Having Chase remain behind the microphone was a no-brainer and his job was never in doubt until 1998, when he underwent quadruple heart bypass surgery and missed a playoff series against the Cleveland Lumberjacks.
"I think I looked at my life a little differently because of the experience and feeling, ‘Wow, that was pretty close,’" said Chase, whose color commentator for home games for many years was Robbie Irons, one of the greatest goaltenders in franchise history.
Chase recovered from heart surgery to call five more championships in the United, International and Central Hockey Leagues, and he didn’t start taking road games off until 2013, when Shane Albahrani began stepping in occasionally to shoulder the burden of the long bus rides.
Mike Emrick, considered the voice of hockey in American because of his broadcasts for NBC Sports, grew up in Lafontaine and was mentored by Chase. Emrick would call games into a tape recorder and review them with Chase. Emrick and Chase got to call Komets games together in 2012 and in January at the Coliseum, fulfilling a decades-long dream for both.

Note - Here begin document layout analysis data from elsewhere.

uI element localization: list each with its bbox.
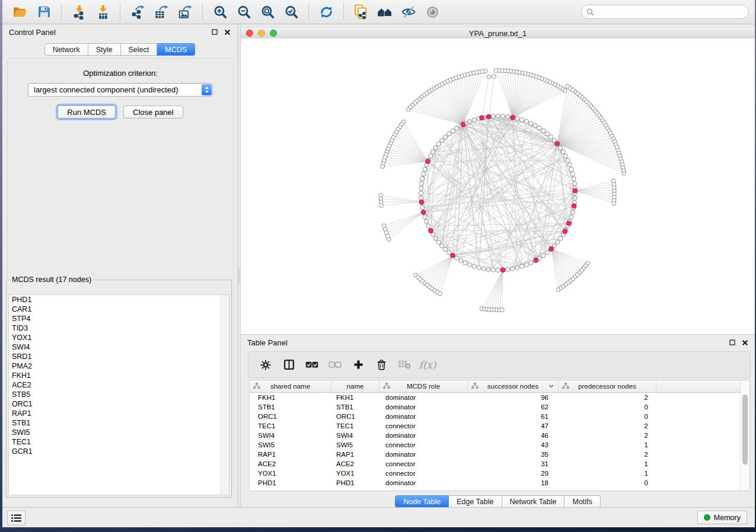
export-table-button[interactable] xyxy=(152,3,170,21)
show-details-button[interactable] xyxy=(423,3,441,21)
table-row[interactable]: SWI5SWI5connector431 xyxy=(250,440,749,450)
select-stepper-icon xyxy=(202,84,212,95)
delete-table-button[interactable] xyxy=(397,357,412,373)
table-cell: dominator xyxy=(379,412,468,421)
table-cell: 2 xyxy=(559,450,656,459)
table-row[interactable]: YOX1YOX1connector291 xyxy=(250,469,749,478)
mcds-result-item[interactable]: TEC1 xyxy=(9,437,229,447)
column-type-icon xyxy=(562,383,569,389)
network-window-titlebar[interactable]: YPA_prune.txt_1 xyxy=(241,27,755,39)
save-button[interactable] xyxy=(35,3,53,21)
zoom-fit-button[interactable] xyxy=(259,3,276,21)
delete-button[interactable] xyxy=(374,357,389,373)
run-mcds-button[interactable]: Run MCDS xyxy=(58,105,116,118)
task-history-button[interactable] xyxy=(7,511,25,525)
table-cell: 61 xyxy=(468,412,559,421)
mcds-result-item[interactable]: FKH1 xyxy=(9,371,229,380)
mcds-result-item[interactable]: YOX1 xyxy=(9,333,229,342)
mcds-result-item[interactable]: GCR1 xyxy=(9,447,229,456)
memory-button[interactable]: Memory xyxy=(697,511,747,524)
table-row[interactable]: TEC1TEC1connector472 xyxy=(250,421,749,431)
table-row[interactable]: ORC1ORC1dominator610 xyxy=(250,412,749,421)
network-canvas[interactable] xyxy=(241,39,755,335)
import-table-button[interactable] xyxy=(94,3,111,21)
mcds-result-item[interactable]: ACE2 xyxy=(9,380,229,390)
control-panel-titlebar: Control Panel xyxy=(2,24,237,40)
search-input[interactable] xyxy=(597,7,744,17)
table-cell: FKH1 xyxy=(250,393,331,402)
table-row[interactable]: SWI4SWI4dominator462 xyxy=(250,431,749,440)
columns-icon xyxy=(283,359,295,370)
select-all-icon xyxy=(305,361,318,368)
table-cell: 1 xyxy=(559,440,656,450)
column-header-predecessor-nodes[interactable]: predecessor nodes xyxy=(559,380,656,392)
deselect-all-button[interactable] xyxy=(327,357,343,373)
export-image-icon xyxy=(178,5,193,20)
mcds-result-item[interactable]: SRD1 xyxy=(9,352,229,361)
column-header-successor-nodes[interactable]: successor nodes xyxy=(468,380,559,392)
mcds-result-list[interactable]: PHD1CAR1STP4TID3YOX1SWI4SRD1PMA2FKH1ACE2… xyxy=(8,294,229,495)
tab-motifs[interactable]: Motifs xyxy=(564,495,600,508)
network-from-selection-button[interactable] xyxy=(352,3,370,21)
open-button[interactable] xyxy=(11,3,29,21)
float-panel-button[interactable] xyxy=(211,28,218,36)
toolbar-separator xyxy=(120,4,120,20)
tab-edge-table[interactable]: Edge Table xyxy=(449,495,502,508)
zoom-selected-button[interactable] xyxy=(282,3,300,21)
table-cell: RAP1 xyxy=(250,450,331,459)
mcds-result-item[interactable]: RAP1 xyxy=(9,409,229,418)
show-columns-button[interactable] xyxy=(281,357,296,373)
refresh-layout-button[interactable] xyxy=(317,3,335,21)
column-header-mcds-role[interactable]: MCDS role xyxy=(379,380,468,392)
splitter-grip[interactable] xyxy=(238,268,240,283)
tab-select[interactable]: Select xyxy=(121,43,158,56)
mcds-result-item[interactable]: STP4 xyxy=(9,314,229,323)
column-header-name[interactable]: name xyxy=(331,380,379,392)
table-cell: 29 xyxy=(468,469,559,478)
tab-network-table[interactable]: Network Table xyxy=(502,495,565,508)
mcds-result-item[interactable]: TID3 xyxy=(9,323,229,333)
table-scrollbar[interactable] xyxy=(740,380,749,491)
close-panel-action-button[interactable]: Close panel xyxy=(123,105,183,118)
mcds-result-item[interactable]: STB1 xyxy=(9,418,229,428)
scrollbar-thumb[interactable] xyxy=(742,395,748,464)
mcds-result-item[interactable]: STB5 xyxy=(9,390,229,399)
function-builder-button[interactable]: f(x) xyxy=(420,357,435,373)
memory-status-icon xyxy=(704,514,710,521)
hide-details-button[interactable] xyxy=(400,3,417,21)
table-cell: STB1 xyxy=(331,402,379,412)
mcds-result-item[interactable]: ORC1 xyxy=(9,399,229,409)
mcds-result-item[interactable]: CAR1 xyxy=(9,305,229,314)
zoom-in-button[interactable] xyxy=(211,3,229,21)
mcds-result-item[interactable]: SWI4 xyxy=(9,342,229,352)
houses-button[interactable] xyxy=(376,3,394,21)
column-header-shared-name[interactable]: shared name xyxy=(250,380,331,392)
table-row[interactable]: RAP1RAP1dominator352 xyxy=(250,450,749,459)
tab-network[interactable]: Network xyxy=(44,43,88,56)
mcds-result-item[interactable]: PHD1 xyxy=(9,295,229,305)
tab-style[interactable]: Style xyxy=(88,43,121,56)
tab-mcds[interactable]: MCDS xyxy=(157,43,195,56)
search-box[interactable] xyxy=(581,5,749,19)
add-row-button[interactable] xyxy=(350,357,366,373)
show-details-icon xyxy=(425,5,440,20)
close-table-panel-button[interactable] xyxy=(741,339,748,346)
optimization-criterion-select[interactable]: largest connected component (undirected) xyxy=(28,83,213,97)
export-network-button[interactable] xyxy=(129,3,146,21)
table-settings-button[interactable] xyxy=(258,357,273,373)
table-row[interactable]: PHD1PHD1dominator180 xyxy=(250,478,749,488)
close-icon xyxy=(224,29,231,36)
tab-node-table[interactable]: Node Table xyxy=(395,495,449,508)
mcds-result-item[interactable]: SWI5 xyxy=(9,428,229,437)
table-row[interactable]: STB1STB1dominator620 xyxy=(250,402,749,412)
import-network-button[interactable] xyxy=(70,3,88,21)
export-image-button[interactable] xyxy=(176,3,194,21)
table-row[interactable]: ACE2ACE2connector311 xyxy=(250,459,749,469)
result-list-scrollbar[interactable] xyxy=(221,295,229,495)
select-all-button[interactable] xyxy=(304,357,320,373)
mcds-result-item[interactable]: PMA2 xyxy=(9,361,229,371)
zoom-out-button[interactable] xyxy=(235,3,253,21)
table-row[interactable]: FKH1FKH1dominator962 xyxy=(250,393,749,402)
close-panel-button[interactable] xyxy=(224,28,231,36)
float-table-panel-button[interactable] xyxy=(729,339,736,346)
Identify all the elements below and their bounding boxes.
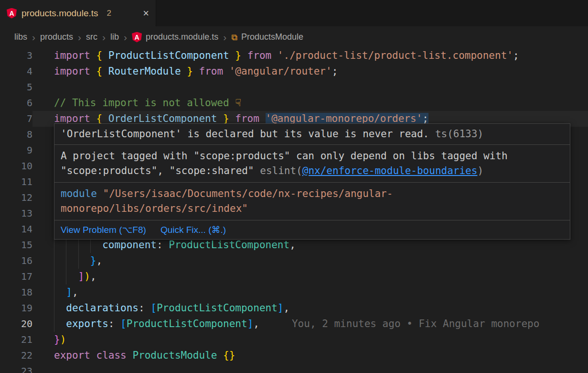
code-line-5[interactable]: 5 (0, 79, 588, 95)
diagnostic-source-suffix: ) (477, 165, 483, 176)
code-line-3[interactable]: 3import { ProductListComponent } from '.… (0, 48, 588, 64)
angular-icon: A (7, 8, 17, 19)
code-token: from (199, 66, 229, 77)
vscode-window: A products.module.ts 2 × libs›products›s… (0, 0, 588, 373)
line-number: 20 (0, 316, 32, 332)
code-token: { (96, 66, 108, 77)
code-token (241, 50, 247, 61)
indent-guide (66, 269, 66, 285)
code-token: ProductListComponent (108, 50, 229, 61)
code-token: './product-list/product-list.component' (278, 50, 513, 61)
chevron-right-icon: › (223, 32, 226, 43)
code-token: ProductsModule (132, 350, 217, 361)
code-token: } (229, 50, 241, 61)
code-line-19[interactable]: 19 declarations: [ProductListComponent], (0, 300, 588, 316)
code-token: ☟ (235, 97, 241, 109)
diagnostic-hover-popup: 'OrderListComponent' is declared but its… (54, 123, 570, 240)
code-token: , (96, 255, 103, 266)
line-number: 18 (0, 285, 32, 300)
code-token: , (289, 239, 296, 251)
code-line-17[interactable]: 17 ]), (0, 269, 588, 285)
line-number: 14 (0, 221, 32, 237)
line-number: 10 (0, 158, 32, 174)
breadcrumb-item-products-module-ts[interactable]: Aproducts.module.ts (132, 32, 218, 43)
tab-products-module[interactable]: A products.module.ts 2 × (0, 0, 156, 26)
line-number: 12 (0, 190, 32, 206)
class-symbol-icon: ⧉ (231, 32, 237, 43)
line-number: 8 (0, 127, 32, 143)
diagnostic-text: 'OrderListComponent' is declared but its… (61, 128, 429, 140)
line-content: }, (32, 253, 588, 269)
tab-title: products.module.ts (21, 8, 98, 19)
breadcrumb-label: libs (14, 32, 27, 42)
hover-actions: View Problem (⌥F8) Quick Fix... (⌘.) (54, 220, 570, 239)
view-problem-link[interactable]: View Problem (⌥F8) (61, 222, 146, 237)
code-token: [ (150, 302, 157, 314)
indent-guide (78, 253, 79, 269)
line-number: 11 (0, 174, 32, 190)
line-number: 23 (0, 363, 32, 373)
code-token: ; (422, 113, 428, 124)
code-editor[interactable]: 3import { ProductListComponent } from '.… (0, 48, 588, 373)
code-token: ProductListComponent (157, 302, 278, 314)
code-token: ] (247, 318, 254, 329)
code-line-18[interactable]: 18 ], (0, 285, 588, 300)
eslint-rule-link[interactable]: @nx/enforce-module-boundaries (302, 165, 478, 176)
module-path: "/Users/isaac/Documents/code/nx-recipes/… (61, 188, 393, 214)
breadcrumb-item-products[interactable]: products (40, 32, 73, 42)
code-line-21[interactable]: 21}) (0, 332, 588, 348)
line-content: export class ProductsModule {} (32, 348, 588, 363)
diagnostic-source-prefix: eslint( (260, 165, 302, 176)
quick-fix-link[interactable]: Quick Fix... (⌘.) (160, 222, 226, 237)
indent-guide (54, 316, 54, 332)
code-token: } (90, 255, 96, 266)
close-icon[interactable]: × (143, 8, 149, 19)
code-token: import (54, 66, 96, 77)
code-token: from (235, 113, 265, 124)
tab-count-badge: 2 (107, 9, 111, 18)
indent-spaces (54, 255, 90, 266)
code-token: ProductListComponent (169, 239, 289, 251)
line-number: 21 (0, 332, 32, 348)
code-line-23[interactable]: 23 (0, 363, 588, 373)
eslint-diagnostic-message: A project tagged with "scope:products" c… (54, 144, 570, 182)
tab-bar: A products.module.ts 2 × (0, 0, 588, 26)
code-token: ; (513, 50, 519, 61)
indent-guide (54, 269, 54, 285)
code-token: exports (66, 318, 108, 329)
code-token: { (96, 50, 108, 61)
breadcrumb-item-lib[interactable]: lib (110, 32, 119, 42)
code-token: ) (84, 271, 90, 282)
code-line-22[interactable]: 22export class ProductsModule {} (0, 348, 588, 363)
breadcrumb-label: products (40, 32, 73, 42)
code-line-16[interactable]: 16 }, (0, 253, 588, 269)
code-token: } (217, 113, 235, 124)
line-content: import { ProductListComponent } from './… (32, 48, 588, 64)
breadcrumb-label: ProductsModule (241, 32, 303, 42)
line-content (32, 79, 588, 95)
line-content: import { RouterModule } from '@angular/r… (32, 64, 588, 79)
code-line-4[interactable]: 4import { RouterModule } from '@angular/… (0, 64, 588, 79)
code-token: ) (60, 334, 66, 345)
line-content: }) (32, 332, 588, 348)
line-number: 15 (0, 237, 32, 253)
line-number: 22 (0, 348, 32, 363)
code-line-20[interactable]: 20 exports: [ProductListComponent],You, … (0, 316, 588, 332)
indent-spaces (54, 302, 66, 314)
code-token: component (102, 239, 157, 251)
line-content: ], (32, 285, 588, 300)
breadcrumb-item-productsmodule[interactable]: ⧉ProductsModule (231, 32, 303, 43)
code-line-6[interactable]: 6// This import is not allowed ☟ (0, 95, 588, 111)
line-content: ]), (32, 269, 588, 285)
code-token: ProductListComponent (127, 318, 247, 329)
breadcrumb-item-src[interactable]: src (86, 32, 97, 42)
code-token: { (96, 113, 108, 124)
indent-guide (54, 285, 54, 300)
code-token: '@angular-monorepo/orders' (266, 113, 423, 124)
code-token: ] (66, 286, 72, 298)
indent-spaces (54, 318, 66, 329)
code-token: ] (278, 302, 284, 314)
line-number: 4 (0, 64, 32, 79)
breadcrumb-item-libs[interactable]: libs (14, 32, 27, 42)
code-token: : (139, 302, 150, 314)
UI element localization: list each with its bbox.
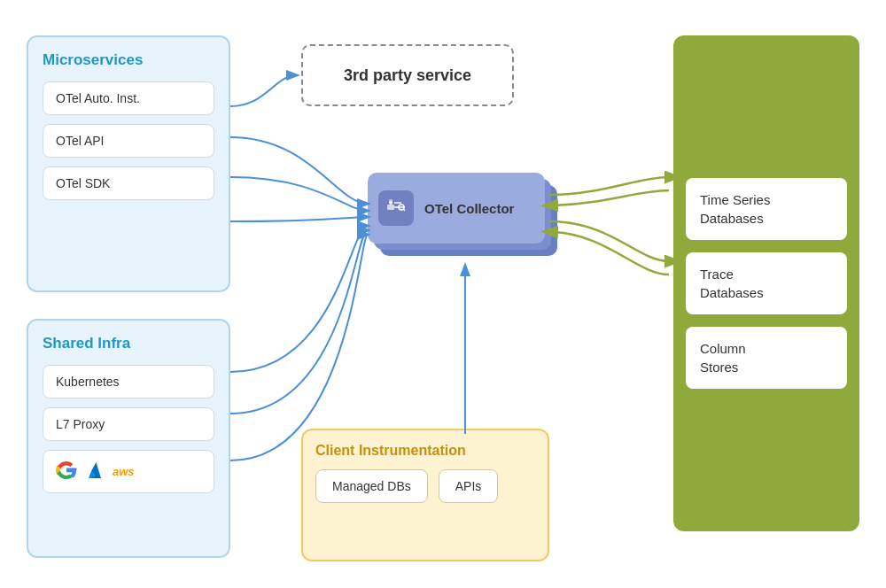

"To actually share a booth with your icon, it probably will sound dramatic, but it's like the two guys playing catch at the end of `Field of Dreams.' This was the guy I grew up listening to," said Emrick, who attended Manchester College and went on to win the Lester Patrick Trophy for contributions to hockey in the U.S., and the Hockey Hall of Fame's Foster Hewitt Memorial Award for outstanding contributions to broadcasting.
Emrick has frequently talked about the Komets on NHL broadcasts and championed Chase’s contributions to hockey. He helped garner support for Chase to win the Lester Patrick Trophy himself in 2012.
"He's a wonderful human being, who's very good to people," Emrick said. "He was to me as a college kid just trying to break in, sitting down in the corner section there on Wednesday nights (at the Coliseum) when I didn't bother anybody broadcasting a game into a tape recorder by myself. He was very patient with me because I was very anxious and excited about what I thought would be a career ahead. He kept me calm and that was not easy to do. So I'm forever beholden to him."
If you listen closely to an Emrick broadcast, you can hear Chase.
"Probably one of the things that I still use and fits, even though he does it on radio and I do television, is the call on breakaways," Emrick said. "Bob says, `He looks, shoots, scores.' ... On a play like that, you need to say something besides the player's name to build the excitement."
Chase was presented many local, state and national honors, including the Sagamore of the Wabash; the Mad Anthonys’ Red Coat as Hoosier Celebrity of the Year; induction into the Indiana Sportswriters and Broadcasters Hall of Fame; induction into the Upper Peninsula (of Michigan) Sports Hall of Fame; and the "Key to the Fort," a hand-forged replica of the iron key that was at the fort in the days of Anthony Wayne, circa 1794.
"It is my privilege to recognize Bob Chase for all that he has done for our great city," May. Tom Henry said at the 2013 presentation. "Bob's professionalism, character, humility and his love for his family and the Komets are all attributes that make him a unique and special man in our community."
Chase is survived by his wife, Muriel, children Michael, Kurt, Karin and David, and many grandchildren. Arrangements are pending.